Dopo un qualsiasi intervento chirurgico, il paziente deve sempre seguire con cura tutte le indicazioni fornitegli. Fra queste, vi è certamente il rispetto di un periodo di riposo, specialmente quando la ferita chirurgica ha un’estensione ragguardevole: per alcune settimane, talvolta anche mesi, il paziente deve quindi limitare i propri sforzi. Sempre fondamentale è il sottoporsi alle visite di controllo che seguono l’operazione, durante le quali la ferita viene monitorata e disinfettata.

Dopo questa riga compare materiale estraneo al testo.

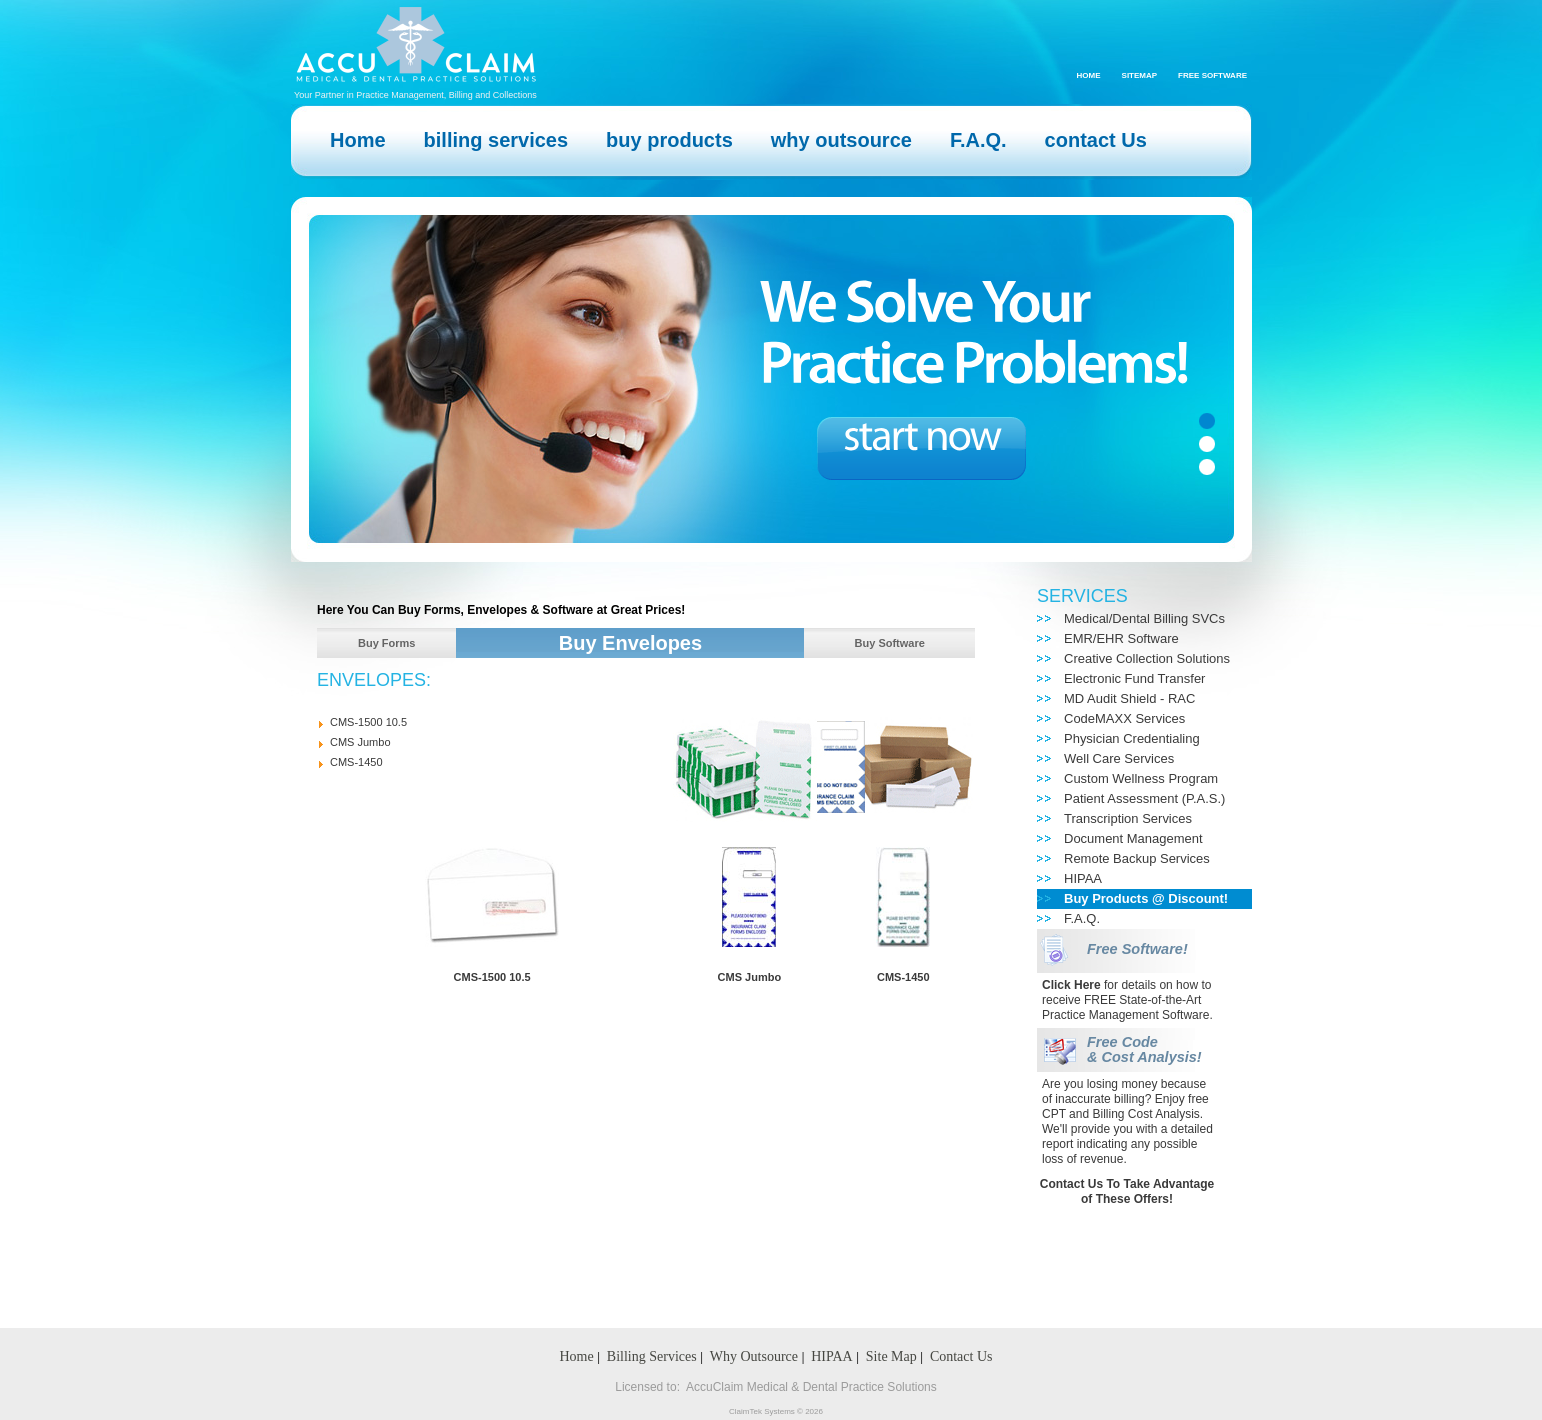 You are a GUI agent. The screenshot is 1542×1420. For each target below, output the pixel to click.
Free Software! (1137, 949)
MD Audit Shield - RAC (1129, 698)
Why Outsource (754, 1356)
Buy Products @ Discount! (1146, 898)
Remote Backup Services (1137, 858)
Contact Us (961, 1356)
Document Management (1133, 838)
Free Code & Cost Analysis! (1144, 1049)
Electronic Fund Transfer (1134, 678)
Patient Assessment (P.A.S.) (1144, 798)
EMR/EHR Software (1121, 638)
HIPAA (1083, 878)
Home (1089, 75)
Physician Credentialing (1132, 738)
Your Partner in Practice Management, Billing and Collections (415, 95)
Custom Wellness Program (1141, 778)
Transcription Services (1128, 818)
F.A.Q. (1082, 918)
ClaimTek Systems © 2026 (776, 1411)
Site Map (891, 1356)
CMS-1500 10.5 (368, 722)
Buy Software (890, 643)
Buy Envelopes (630, 643)
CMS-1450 (356, 762)
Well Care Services (1119, 758)
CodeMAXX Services (1124, 718)
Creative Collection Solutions (1147, 658)
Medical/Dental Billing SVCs (1144, 618)
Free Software (1212, 75)
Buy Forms (386, 643)
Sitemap (1140, 75)
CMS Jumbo (360, 742)
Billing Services (652, 1356) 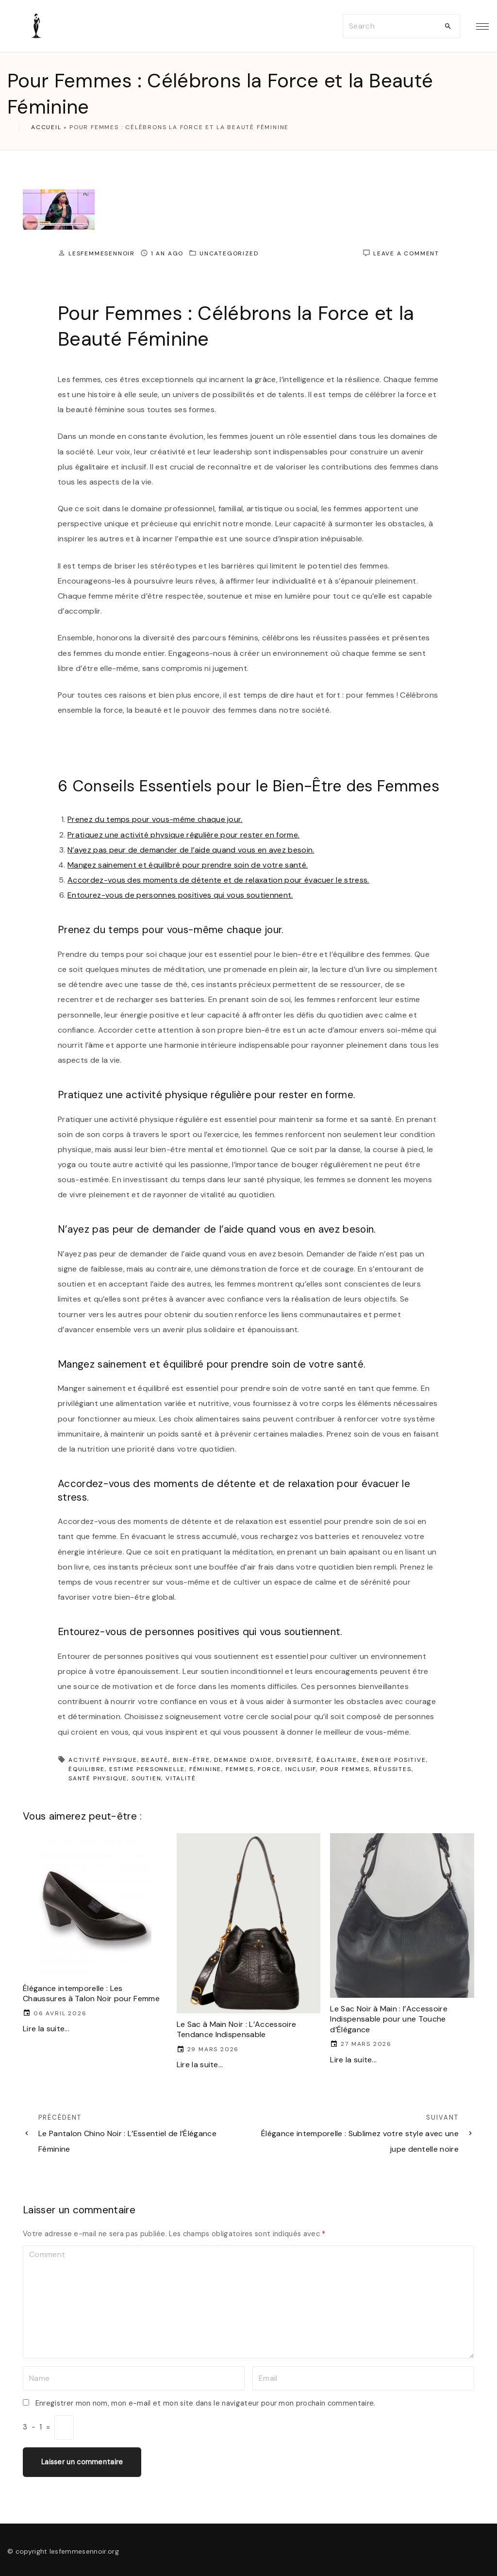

Se l’operazione ha richiesto un alto livello di invasività, è possibile che il medico raccomandi al paziente tutta una serie di esercizi di riabilitazione, con l’obiettivo di rinforzare la parete addominale. Questo percorso riabilitativo, rigorosamente stabilito con il medico, è studiato appositamente per non affaticare l’addome. 

Come si è visto, il laparocele può essere all’origine di tutta una serie di complessità anche serie: è fondamentale una diagnosi tempestiva, seguita dalla pianificazione del trattamento adeguato. Il paziente deve quindi affidarsi non solo a specialisti in laparocele, ma a équipe multidisciplinari che possano contare su un contesto tecnologico avanzato e strutture fondate su percorsi integrati.
Le informazioni contenute nel Sito, seppur validate dai nostri medici, non intendono sostituire il rapporto diretto medico-paziente o la visita specialistica.